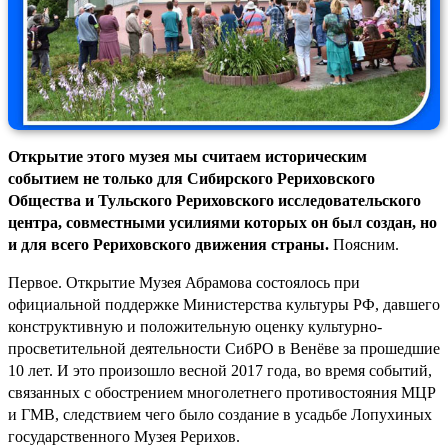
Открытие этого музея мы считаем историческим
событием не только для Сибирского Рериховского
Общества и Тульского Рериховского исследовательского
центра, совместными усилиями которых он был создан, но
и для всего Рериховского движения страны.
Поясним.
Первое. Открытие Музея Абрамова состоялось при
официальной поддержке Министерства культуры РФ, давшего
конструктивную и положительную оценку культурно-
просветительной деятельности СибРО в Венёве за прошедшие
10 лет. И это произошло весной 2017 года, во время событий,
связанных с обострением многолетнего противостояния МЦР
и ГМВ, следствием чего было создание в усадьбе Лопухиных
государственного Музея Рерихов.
•••••
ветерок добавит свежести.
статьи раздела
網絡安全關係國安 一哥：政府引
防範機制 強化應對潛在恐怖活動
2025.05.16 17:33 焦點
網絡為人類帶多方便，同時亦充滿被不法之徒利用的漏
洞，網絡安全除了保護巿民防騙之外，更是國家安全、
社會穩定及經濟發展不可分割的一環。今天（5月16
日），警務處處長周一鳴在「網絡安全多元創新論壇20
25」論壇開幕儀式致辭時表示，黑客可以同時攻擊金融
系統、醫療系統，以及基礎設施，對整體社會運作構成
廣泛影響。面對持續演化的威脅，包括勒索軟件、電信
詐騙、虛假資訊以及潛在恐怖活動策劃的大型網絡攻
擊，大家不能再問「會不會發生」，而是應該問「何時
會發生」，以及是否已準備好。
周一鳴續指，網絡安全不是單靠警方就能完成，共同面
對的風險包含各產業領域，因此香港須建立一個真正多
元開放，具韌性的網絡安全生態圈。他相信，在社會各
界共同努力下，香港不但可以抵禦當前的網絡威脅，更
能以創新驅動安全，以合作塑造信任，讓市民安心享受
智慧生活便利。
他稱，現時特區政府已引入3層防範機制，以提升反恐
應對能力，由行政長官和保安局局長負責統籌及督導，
•••••
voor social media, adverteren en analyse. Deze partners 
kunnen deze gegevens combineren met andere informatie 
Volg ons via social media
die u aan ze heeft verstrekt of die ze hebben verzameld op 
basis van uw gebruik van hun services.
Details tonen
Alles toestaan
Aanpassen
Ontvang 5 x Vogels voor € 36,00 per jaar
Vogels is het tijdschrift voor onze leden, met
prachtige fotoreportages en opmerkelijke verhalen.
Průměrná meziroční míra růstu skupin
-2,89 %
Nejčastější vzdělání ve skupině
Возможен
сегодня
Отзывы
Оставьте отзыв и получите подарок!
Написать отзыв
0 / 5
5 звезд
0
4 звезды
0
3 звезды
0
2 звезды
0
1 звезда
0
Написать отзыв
•••••
PROBLEM STATEMENT
Pull out each line of the entries that contains "Vogels".

REPLY
Ontvang 5 x Vogels voor € 36,00 per jaar
Vogels is het tijdschrift voor onze leden, met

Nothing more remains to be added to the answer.